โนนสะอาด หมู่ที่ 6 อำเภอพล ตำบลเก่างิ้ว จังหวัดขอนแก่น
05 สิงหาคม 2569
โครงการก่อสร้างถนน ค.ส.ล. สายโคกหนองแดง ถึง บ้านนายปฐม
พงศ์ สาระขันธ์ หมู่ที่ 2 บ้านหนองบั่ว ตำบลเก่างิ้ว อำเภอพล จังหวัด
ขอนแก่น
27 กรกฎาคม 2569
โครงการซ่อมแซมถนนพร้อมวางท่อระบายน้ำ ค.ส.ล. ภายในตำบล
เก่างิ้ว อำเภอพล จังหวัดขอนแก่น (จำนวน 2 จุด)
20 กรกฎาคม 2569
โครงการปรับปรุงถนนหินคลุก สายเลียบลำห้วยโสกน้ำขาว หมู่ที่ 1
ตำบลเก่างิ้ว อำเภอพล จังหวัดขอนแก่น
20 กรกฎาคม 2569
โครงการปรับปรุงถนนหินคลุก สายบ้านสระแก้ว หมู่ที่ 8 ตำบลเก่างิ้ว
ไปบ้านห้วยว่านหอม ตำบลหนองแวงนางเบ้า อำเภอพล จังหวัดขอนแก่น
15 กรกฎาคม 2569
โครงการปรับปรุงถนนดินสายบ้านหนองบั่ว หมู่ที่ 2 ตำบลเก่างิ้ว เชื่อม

************

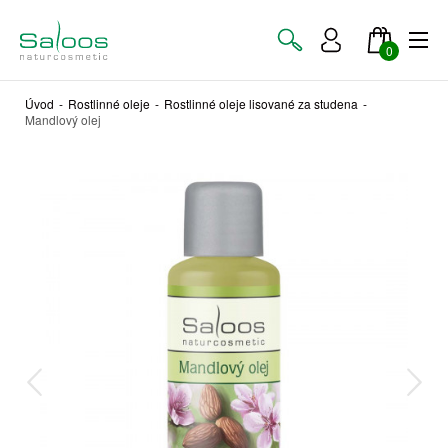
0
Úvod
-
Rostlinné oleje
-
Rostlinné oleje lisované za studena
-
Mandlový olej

************

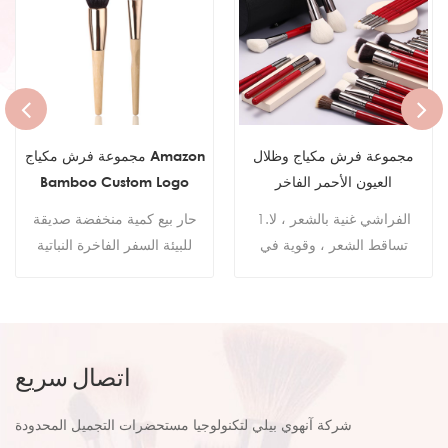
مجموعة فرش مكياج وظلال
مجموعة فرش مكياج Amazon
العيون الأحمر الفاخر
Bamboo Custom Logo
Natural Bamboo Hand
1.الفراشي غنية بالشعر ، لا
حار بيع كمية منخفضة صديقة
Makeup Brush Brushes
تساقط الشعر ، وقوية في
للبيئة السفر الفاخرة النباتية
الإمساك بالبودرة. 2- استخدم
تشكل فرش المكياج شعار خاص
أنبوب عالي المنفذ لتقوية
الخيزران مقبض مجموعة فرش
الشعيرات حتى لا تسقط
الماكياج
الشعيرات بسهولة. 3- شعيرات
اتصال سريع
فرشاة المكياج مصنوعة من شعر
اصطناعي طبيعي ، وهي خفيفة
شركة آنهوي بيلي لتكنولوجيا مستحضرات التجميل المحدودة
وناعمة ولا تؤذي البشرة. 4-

************

Reproduce exactly the stretch of the material above that starts at the line with "Bamboo Custom Logo" and ends at the line with "وناعمة ولا تؤذي", both included, and nothing else.

Bamboo Custom Logo
Natural Bamboo Hand
1.الفراشي غنية بالشعر ، لا
حار بيع كمية منخفضة صديقة
Makeup Brush Brushes
تساقط الشعر ، وقوية في
للبيئة السفر الفاخرة النباتية
الإمساك بالبودرة. 2- استخدم
تشكل فرش المكياج شعار خاص
أنبوب عالي المنفذ لتقوية
الخيزران مقبض مجموعة فرش
الشعيرات حتى لا تسقط
الماكياج
الشعيرات بسهولة. 3- شعيرات
اتصال سريع
فرشاة المكياج مصنوعة من شعر
اصطناعي طبيعي ، وهي خفيفة
شركة آنهوي بيلي لتكنولوجيا مستحضرات التجميل المحدودة
وناعمة ولا تؤذي البشرة. 4-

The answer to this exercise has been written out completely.